Assemblywoman Janet Duprey (R-Peru) says a primary challenge for the Republican nomination for her 115th District seat would not be fun, but she is not overly concerned.

The district includes the St. Lawrence County towns of Brasher, Hopkinton, Lawrence and Piercefield.

Plattsburgh teacher and a challenger in the election two years ago Karen Bisso has announced that she will be trying again to unseat Duprey, running from the right in November’s election.

Bisso lost a primary to Duprey in 2012 but got the endorsement of the Conservative Party. She finished third in a three-way race with Democrat Timothy Carpenter, a former Plattsburgh city councilor who placed second.

“It’s never fun to have a primary,” said Duprey, whose 115th Assembly District extends eastward from Lake Champlain to include Clinton and Franklin counties as well as the four St. Lawrence County towns

“A primary is a challenge,” said the four-term assembly member who also served for 31 years in Clinton County government before that.

“The voter turnout in a primary is so low. It’s hard to get people out.”

A primary can also be perilous for an incumbent because if a challenger has well-organized support to turn out their voters and overall turnout is low, it can overwhelm the efforts of the incumbent’s supporters.

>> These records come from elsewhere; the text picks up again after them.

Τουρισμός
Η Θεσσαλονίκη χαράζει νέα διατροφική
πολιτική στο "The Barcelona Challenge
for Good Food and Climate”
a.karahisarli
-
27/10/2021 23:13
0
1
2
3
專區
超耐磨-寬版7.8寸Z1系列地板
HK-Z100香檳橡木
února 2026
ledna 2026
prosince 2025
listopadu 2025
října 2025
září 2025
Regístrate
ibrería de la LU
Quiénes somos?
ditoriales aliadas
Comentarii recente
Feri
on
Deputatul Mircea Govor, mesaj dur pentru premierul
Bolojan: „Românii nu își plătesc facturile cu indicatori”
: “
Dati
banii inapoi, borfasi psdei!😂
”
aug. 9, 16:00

“The voters usually don’t get excited about it,” Duprey said.

“But great, I beat her before.”

Challenger Bisso is in favor of eliminating the Common Core education standards and of repeal of the gun control law, the SAFE Act.

Duprey said there are certainly flaws in both of those efforts, but the state is not going to wipe out its Common Core plans, nor is it going to repeal the SAFE Act.

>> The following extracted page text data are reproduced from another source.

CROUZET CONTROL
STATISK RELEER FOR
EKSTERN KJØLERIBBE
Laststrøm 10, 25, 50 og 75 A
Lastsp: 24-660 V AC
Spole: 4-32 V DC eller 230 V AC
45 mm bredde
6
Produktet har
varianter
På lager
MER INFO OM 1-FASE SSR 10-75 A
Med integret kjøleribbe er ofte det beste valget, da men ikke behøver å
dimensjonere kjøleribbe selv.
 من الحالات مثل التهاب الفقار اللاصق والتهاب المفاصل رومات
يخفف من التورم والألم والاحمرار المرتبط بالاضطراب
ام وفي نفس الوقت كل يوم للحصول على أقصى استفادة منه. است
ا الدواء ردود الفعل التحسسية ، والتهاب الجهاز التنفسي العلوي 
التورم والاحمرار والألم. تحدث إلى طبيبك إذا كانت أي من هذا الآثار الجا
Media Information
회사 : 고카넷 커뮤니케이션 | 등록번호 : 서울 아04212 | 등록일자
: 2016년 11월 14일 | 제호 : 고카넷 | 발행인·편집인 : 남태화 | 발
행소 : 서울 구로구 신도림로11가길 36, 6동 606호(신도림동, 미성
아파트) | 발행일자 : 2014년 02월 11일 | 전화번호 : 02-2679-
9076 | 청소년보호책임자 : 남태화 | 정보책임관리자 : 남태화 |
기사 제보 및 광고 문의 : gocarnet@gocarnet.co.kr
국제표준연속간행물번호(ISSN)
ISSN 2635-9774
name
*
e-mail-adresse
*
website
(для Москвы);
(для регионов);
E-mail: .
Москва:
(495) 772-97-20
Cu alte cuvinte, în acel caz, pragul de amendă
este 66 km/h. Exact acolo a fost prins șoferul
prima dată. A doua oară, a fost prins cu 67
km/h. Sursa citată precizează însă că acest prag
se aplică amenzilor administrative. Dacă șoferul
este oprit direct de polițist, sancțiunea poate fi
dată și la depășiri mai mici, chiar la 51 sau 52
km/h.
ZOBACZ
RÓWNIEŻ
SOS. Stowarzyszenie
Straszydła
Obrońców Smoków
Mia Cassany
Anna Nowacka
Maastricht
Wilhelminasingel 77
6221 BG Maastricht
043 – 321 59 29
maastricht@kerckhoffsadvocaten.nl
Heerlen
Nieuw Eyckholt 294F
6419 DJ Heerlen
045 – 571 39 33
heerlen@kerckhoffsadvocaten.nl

For instance, Duprey says, the SAFE Act is being lauded by many downstate Democrats in the Assembly as maybe “one of the best bills ever” and there are 65 Assembly members from New York City, almost all of whom probably would not vote to repeal. Such a vote would require 78 votes for a majority, something she says is very unlikely, “and the governor would never sign it anyway.”

And if the Common Core effort were abandoned, the state would have to return many millions dollars in federal aid that is part of the Common Core deal.

“I’m a practical person. I don’t get emotional about these things. There are not the votes to do what she wants,” Duprey said.

“You have to have enough knowledge of the system to know how things can go. There are many constraints on what you can accomplish. It’s one thing to talk about these things, and another to get them done.”

Duprey said her approach is one of bipartisanship , “working together, finding common ground, seeing which parts of these things can be changed.”